In the last few decades, there’s been a lot of noise about the US’s decline as a world superpower. According to a lot of studies, we aren’t really #1 in anything anymore, except for the average cost of healthcare. And while I may not be a political science major, and I tend to look on the bright side of life instead of obsessing about such large-scale issues, I would like to say: yeah, our membership in the Big Important Countries Club might be coming to an end.
For those people who think that such a dramatic decline would be impossible: may I direct your attention to a tiny country in Europe called Austria.
In my experience, most people don’t think of Austria very quickly when they talk about Europe. It’s fairly small and doesn’t have the international fame of the larger countries like Germany, France, Spain, and the UK; when I told people about my study abroad plans, quite a few people barely knew where Austria was or thought I was going to Australia for a semester.

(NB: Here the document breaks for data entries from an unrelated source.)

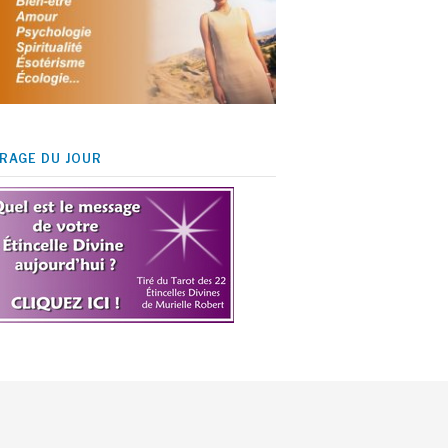
IRAGE DU JOUR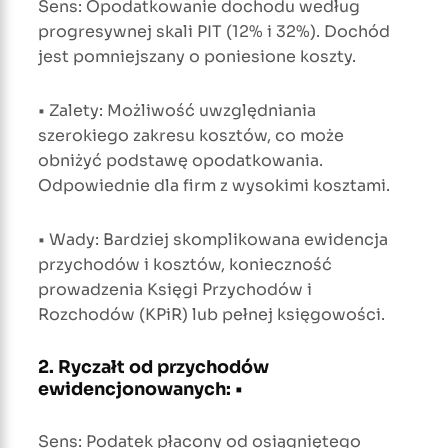
Sens: Opodatkowanie dochodu według
progresywnej skali PIT (12% i 32%). Dochód
jest pomniejszany o poniesione koszty.
• Zalety: Możliwość uwzględniania
szerokiego zakresu kosztów, co może
obniżyć podstawę opodatkowania.
Odpowiednie dla firm z wysokimi kosztami.
• Wady: Bardziej skomplikowana ewidencja
przychodów i kosztów, konieczność
prowadzenia Księgi Przychodów i
Rozchodów (KPiR) lub pełnej księgowości.
2. Ryczałt od przychodów
ewidencjonowanych: •
Sens: Podatek płacony od osiągniętego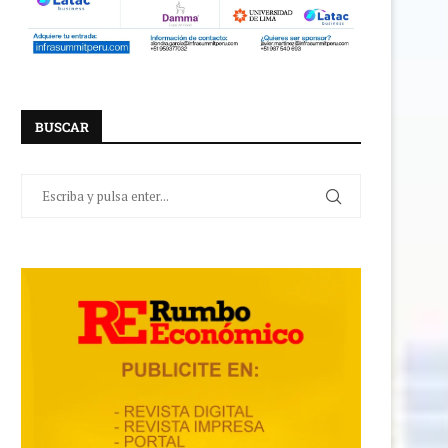
BUSCAR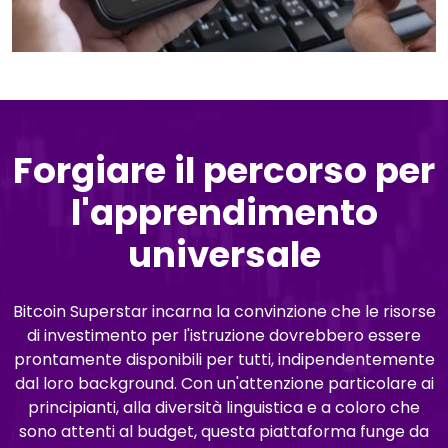
Forgiare il percorso per
l'apprendimento
universale
Bitcoin Superstar incarna la convinzione che le risorse
di investimento per l'istruzione dovrebbero essere
prontamente disponibili per tutti, indipendentemente
dal loro background. Con un'attenzione particolare ai
principianti, alla diversità linguistica e a coloro che
sono attenti al budget, questa piattaforma funge da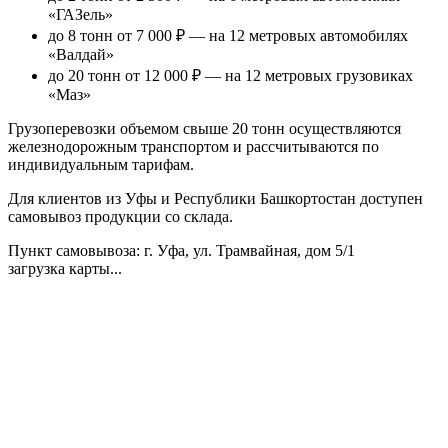
«ГАЗель»
до 8 тонн от 7 000 ₽
— на 12 метровых автомобилях
«Валдай»
до 20 тонн от 12 000 ₽
— на 12 метровых грузовиках
«Маз»
Грузоперевозки объемом свыше 20 тонн осуществляются
железнодорожным транспортом и рассчитываются по
индивидуальным тарифам.
Для клиентов из Уфы и Республики Башкортостан доступен
самовывоз продукции со склада.
Пункт самовывоза
: г. Уфа, ул. Трамвайная, дом 5/1
загрузка карты...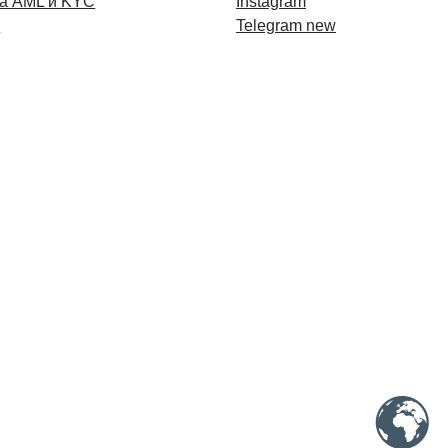
а AML и KYC
Instagram
и
Telegram new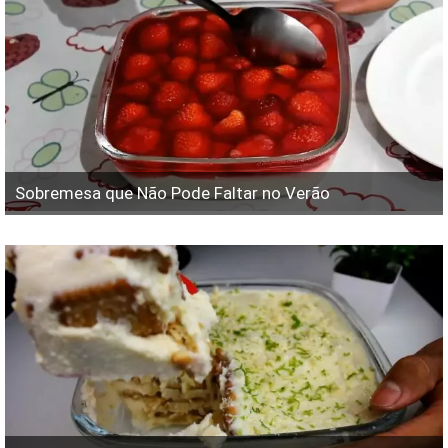
Sobremesa que Não Pode Faltar no Verão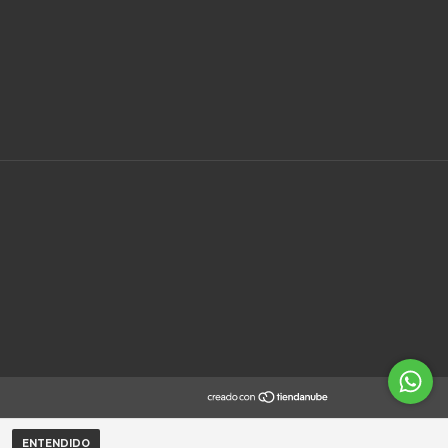
ENTENDIDO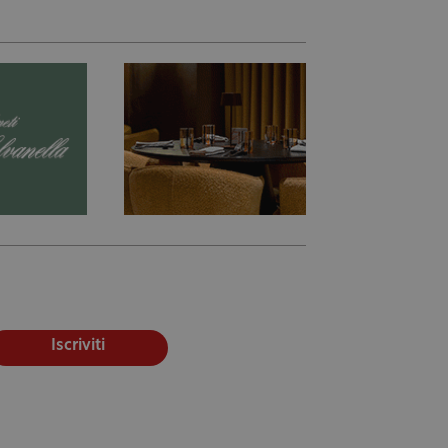
Iscriviti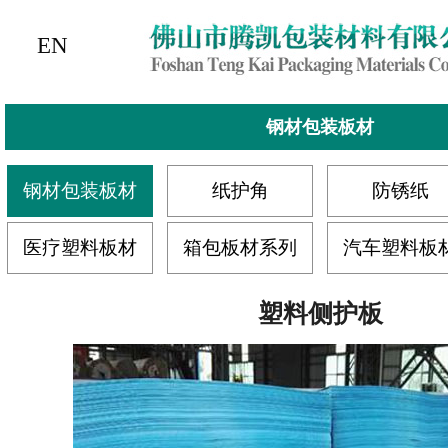
EN
钢材包装板材
钢材包装板材
纸护角
防锈纸
医疗塑料板材
箱包板材系列
汽车塑料板
塑料侧护板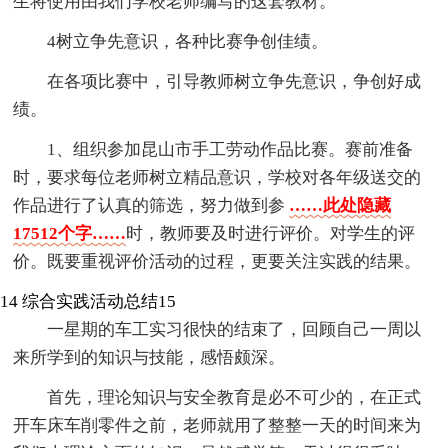
生将使用由我们学校老师编写的这套教材。
4树立争先意识，各种比赛争创佳绩。
在各项比赛中，引导教师树立争先意识，争创好成
绩。
1、组织参加昆山市手工劳动作品比赛。赛前准备
时，要求每位老师树立精品意识，学校对各年级送交的
作品进行了认真的筛选，努力做到参
……此处隐藏
17512个字……
时，教师要及时进行评价。对学生的评
价。既要重视评价活动的过程，更要关注实践的结果。
14
综合实践活动总结15
一星期的车工实习很快的结束了，回顾自己一周以
来所学到的知识与技能，感悟颇深。
首先，理论知识与安全教育是必不可少的，在正式
开车床车削零件之前，老师就用了整整一天的时间来为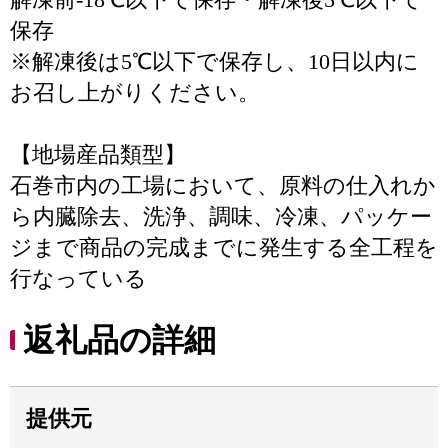
保存
※解凍後は5℃以下で保存し、10日以内に
お召し上がりください。
【地場産品類型】
石巻市内の工場において、原料の仕入れか
ら内臓除去、洗浄、調味、冷凍、パッケー
ジまで商品の完成までに発生する全工程を
行なっている
返礼品の詳細
提供元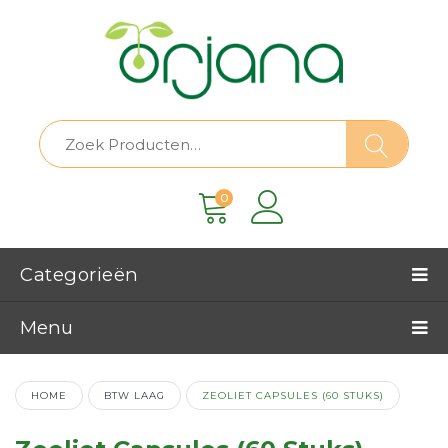
0
Categorieën
Menu
HOME
BTW LAAG
ZEOLIET CAPSULES (60 STUKS)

Even compared to other European countries, Austria is pretty small at 32,000 square miles and a population 8.7 million people; Germany is about 138,000 square miles with 82.6 million people.
For further comparison, my home state of Colorado is 104,000 square miles and has a population of 5.5 million people! The map on the right shows Europe, with Colorado overlaid for a scale comparison.
And yet, Austria had one of the largest empires in Europe only a century ago. I like numbers a lot, so let me lay some important ones out here: the Habsburg Monarchy, as it was nicknamed, ruled largely uninterrupted from 1521-1918. In the 1800s, when the name “Austrian Empire” was officially used, it had the third largest population out of any empire in the world, after Russia and France, and the second largest geographic empire after Russia.
So what happened? How did one of the largest and most powerful empires in the world shrink to a background country the size of Pennsylvania?
Well, there was that little event called World War I. Even though we mostly study Germany’s involvement and how it led to World War II, it was the assassination of the heir presumptive to the Austro-Hungarian Empire that instigated the war. (For my favorite comedic 2-minute refresher on the causes of WWI, watch this video: Frightful First World War Causes of WW1) As a result, the Treaty of Saint-Germain in 1919 dissolved the Austro-Hungarian Empire.
And in the century since then, Austria has largely faded from the geographic and political scene. It’s often only mentioned in passing–usually in the context of the aforementioned assassination of Franz Ferdinand, Maria Theresa’s reformations in the 17o0s, or The Sound of Music. That’s a far cry from being one of the most powerful and important countries in all of Europe.
Yes, WWI caused an unprecedented amount of political upheaval in a very short amount of time. No, I’m not saying that the US will be dissolved into 50 independent states in a similarly short amount of time. But Austria really did lose that Big Important Countries Club membership card; what’s to say that the US won’t as well?